Allan Avidano on The Other Son

B Y   I N D I E   R E A D E R


When the empires of reason and faith collide,
the authority of each is called into question.


The Other Son was the winner in the Philosophy category of the 2015 IndieReader Discovery Awards. 

What is The Other Son's first line?

“Sean’s finger glistened with blue paint.”

What is the book about? Give us the “pitch”.

“In this compelling debut sci-fi pastiche of existential crises, millennia-old religious prophecies and modern-day fanaticism, the supernatural aspirations of a Muslim scientist collide with the modest, earthly aims of a secular American couple.

When the empires of reason and faith collide, the authority of each is called into question. Sean and Maddy begin to build a life together in New York City, but their endeavor is complicated by Maddy’s choice, prior to meeting Sean, to become pregnant via artificial insemination. Unbeknownst to her, however, the child she carries—Victor, whose destiny the second half of the novel traces—is a beacon of paradigm-shifting research…” Kirkus Reviews

What inspired you to write the book? A particular person?
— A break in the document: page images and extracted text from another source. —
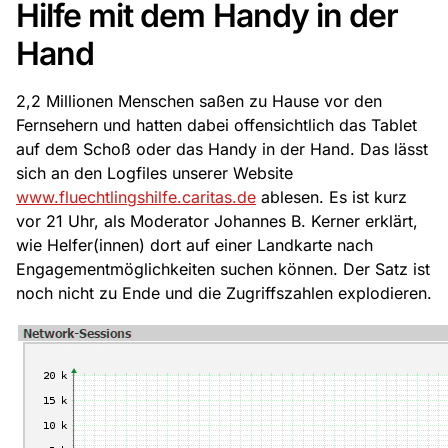
Hilfe mit dem Handy in der
Hand
2,2 Millionen Menschen saßen zu Hause vor den
Fernsehern und hatten dabei offensichtlich das Tablet
auf dem Schoß oder das Handy in der Hand. Das lässt
sich an den Logfiles unserer Website
www.fluechtlingshilfe.caritas.de
ablesen. Es ist kurz
vor 21 Uhr, als Moderator Johannes B. Kerner erklärt,
wie Helfer(innen) dort auf einer Landkarte nach
Engagementmöglichkeiten suchen können. Der Satz ist
noch nicht zu Ende und die Zugriffszahlen explodieren.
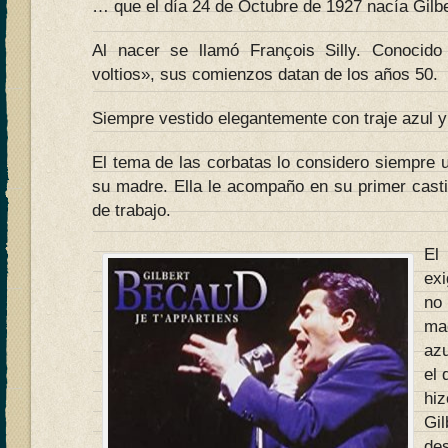
… que el día 24 de Octubre de 1927 nacía Gilb
Al nacer se llamó François Silly. Conocid
voltios», sus comienzos datan de los años 50.
Siempre vestido elegantemente con traje azul y
El tema de las corbatas lo considero siempre 
su madre. Ella le acompaño en su primer cast
de trabajo.
El
exi
no 
ma
az
el 
hiz
Gil
de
An event?

The book evolved out of my pursuit to understand the persistence of religious faith and fanaticism in a world that is increasingly able to provide answers to the big questions concerning the existence of life and the universe. It is my attempt to explore how the human mind struggles to allay faith and reason in the modern world and the potentially problematic outcomes that can be born of this clash. As a New Yorker, the events of 9/11 figured prominently in inspiring themes and establishing a context for this debate.
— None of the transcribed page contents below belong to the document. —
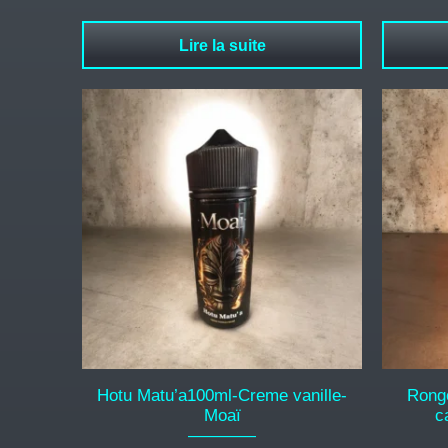
Lire la suite
Hotu Matu’a100ml-Creme vanille-
Rongo
Moaï
c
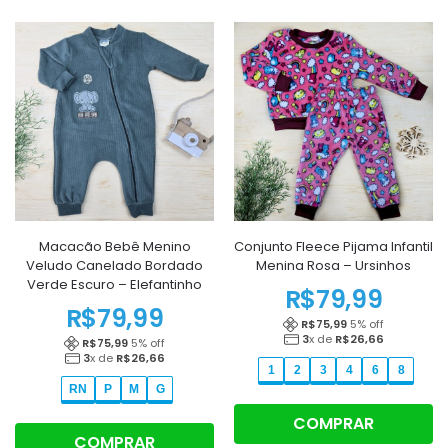
Macacão Bebê Menino
Conjunto Fleece Pijama Infantil
Veludo Canelado Bordado
Menina Rosa – Ursinhos
Verde Escuro – Elefantinho
R$
79,99
R$
79,99
R$
75,99
5
% off
3
x de
R$
26,66
R$
75,99
5
% off
3
x de
R$
26,66
1
2
3
4
6
8
RN
P
M
G
COMPRAR
COMPRAR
What is the most distinctive thing about the main character? Who - real or fictional - would you say the character reminds you of?
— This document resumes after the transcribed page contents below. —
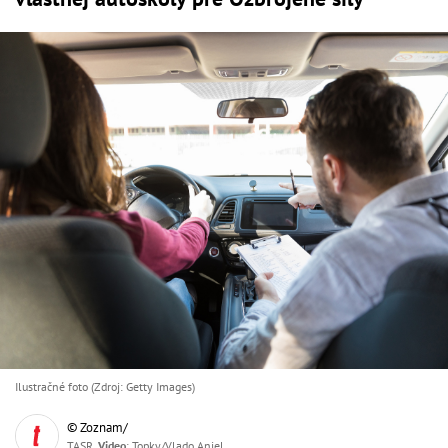
Ilustračné foto (Zdroj: Getty Images)
© Zoznam/
TASR,
Video
: Topky/Vlado Anjel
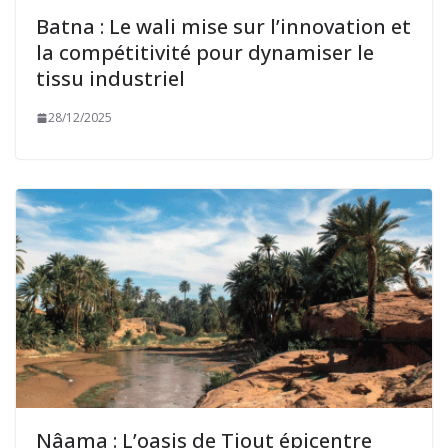
Batna : Le wali mise sur l’innovation et
la compétitivité pour dynamiser le
tissu industriel
28/12/2025
Nâama : L’oasis de Tiout épicentre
The most distinctive thing about the antagonist and main character Dr. Khodadad Jal, I believe, is that anyone who has struggled with holding on to their faith in the face of overwhelming scientific knowledge can sympathize with his plight. He is “evil” but for all the wrong reasons. In many ways, I see him as a modern day Captain Ahab, engaged in a hopeless struggle against a God that our world demands exists, regardless of whether He does or not.

What is the main reason someone should really read this book?

For those individuals of any religious background who have ever questioned why they believe the things they believe, this novel presents many interesting and challenging questions. This is a novel for someone who has not accepted his belief system on blind faith, who has stepped outside of his cultural context and reexamined it logically in order to find his own way, whether back to his belief system, to another, or to somewhere else entirely.